2007 – “Cassandra’s Dream” star Colin Farrell makes headlines for taking a homeless man on a shopping spree for clothes and waterproof gear, and handing him a wad of cash. Meanwhile, a cranky Sean Penn returns with “Into the Wild” and berates reporters and photographers at a press conference: “You can stop taking pictures because I can’t think,” he snaps.
2008 – A man yells at legendary film critic Roger Ebert and smacks him on the knee at a screening for “Slumdog Millionaire.” Ebert, who had been rendered mute by health ailments, explains in a column afterwards that he tapped the shoulder of the guy in front of him because his head was blocking the subtitles.
2009 – Naomi Klein, Jane Fonda, and Viggo Mortensen join a local protest against TIFF’s decision to spotlight films from Tel Aviv, complaining it excludes Palestinian voices. Their petition is quickly denounced by a celeb-stacked counter-statement from festival friends including Israel-sympathetic stars Natalie Portman, Sacha Baron Cohen, and Jerry Seinfeld.

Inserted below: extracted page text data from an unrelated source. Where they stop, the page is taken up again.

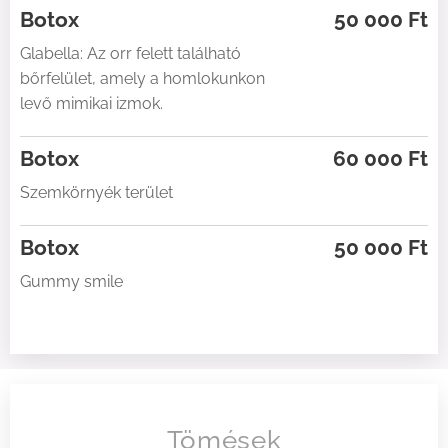
Botox
50 000 Ft
Glabella: Az orr felett található
bőrfelület, amely a homlokunkon
levő mimikai izmok.
Botox
60 000 Ft
Szemkörnyék terület
Botox
50 000 Ft
Gummy smile
Tömések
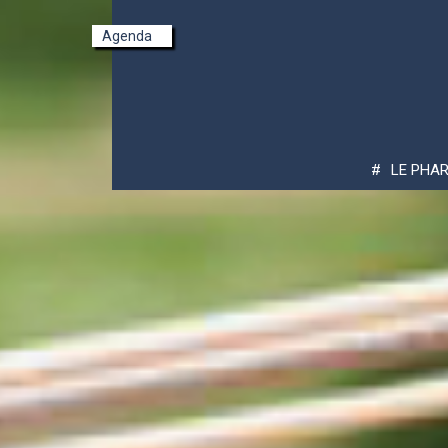
Agenda
Pont-Croix - Pointe du Raz
LE PHAR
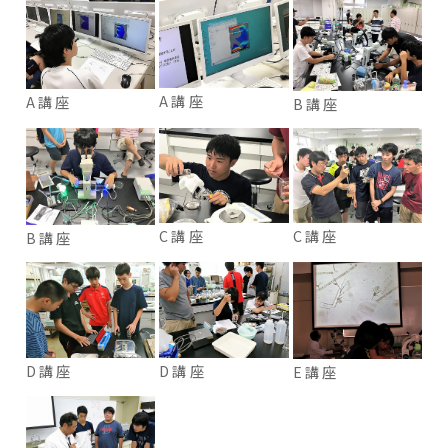
A講座
A講座
B講座
C講座
C講座
B講座
D講座
D講座
E講座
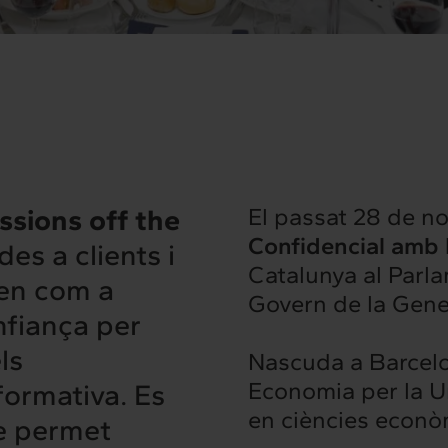
ssions off the
El passat 28 de no
Confidencial amb 
es a clients i
Catalunya al Parla
nen com a
Govern de la Gener
nfiança per
ls
Nascuda a Barcelon
Economia per la U
formativa. Es
en ciències econòm
ue permet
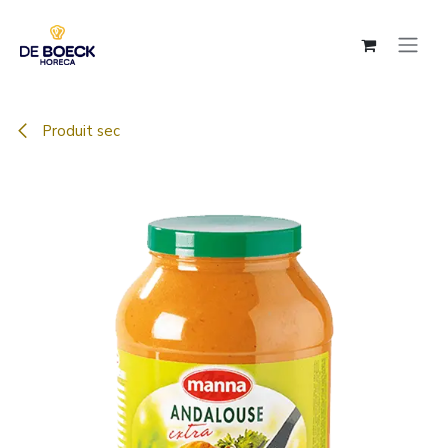
Se rendre au contenu
Produit sec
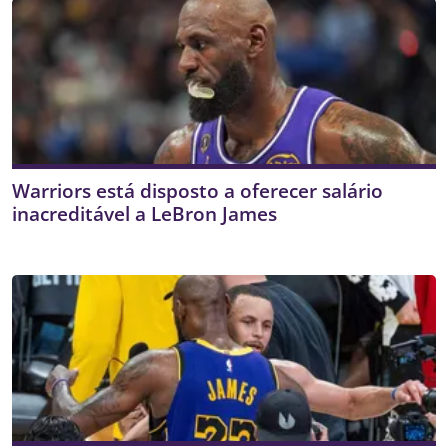
Warriors está disposto a oferecer salário
inacreditável a LeBron James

2010 – A rumour spreads that bed bugs have infiltrated Scotiabank Theatre, a multiplex hosting many TIFF screenings. Theatre owner Cineplex Entertainment denies the claims, but an itchy panic spreads online regardless.
2011 – Keira Knightley risks rankling a Toronto audience by striding into a press conference with a Montreal Canadiens jersey slung across her shoulders. The Brit star says she did so at the bidding of her “Dangerous Method” co-star Viggo Mortensen, a big Habs fan. Their Toronto-bred director David Cronenberg deems the stunt “perverse.”
2015 – TIFF marks its 40th milestone with a new program for foreign TV series and a juried competitive section for “artistically ambitious cinema.” For local fans, it offers free screenings through the fall, including Alfred Hitchcock’s “Vertigo” with a live symphony score Sept. 20, the last day of the fest.